News Sanità – Pigozzo (PD): “I sindaci della Ulss Serenissima bocciano il blocco delle nuove strutture sociosanitarie: la Giunta ritiri le delibere”
bruno-pigozzo

Sanità – Pigozzo (PD): “I sindaci della Ulss Serenissima bocciano il blocco delle nuove strutture sociosanitarie: la Giunta ritiri le delibere”
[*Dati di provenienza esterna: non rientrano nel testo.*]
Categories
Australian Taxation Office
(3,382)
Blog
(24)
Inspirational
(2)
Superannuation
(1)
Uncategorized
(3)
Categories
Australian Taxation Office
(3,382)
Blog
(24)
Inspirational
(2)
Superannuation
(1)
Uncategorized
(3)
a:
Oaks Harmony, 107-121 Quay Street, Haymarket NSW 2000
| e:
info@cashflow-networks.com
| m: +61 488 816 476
(Arv) Venezia, 3 marzo 2017 – “Adesso che la protesta arriva forte anche dal territorio ci auguriamo che la Giunta faccia un passo indietro, come dovrebbe, visto il parere dell’Ufficio legislativo del Consiglio”. Questo il commento del consigliere del Partito Democratico Bruno Pigozzo, vicepresidente del Consiglio regionale, a proposito delle delibere di ‘fine anno’ sulla programmazione sociosanitaria, approvate negli ultimi giorni del 2016 senza il parere della V commissione.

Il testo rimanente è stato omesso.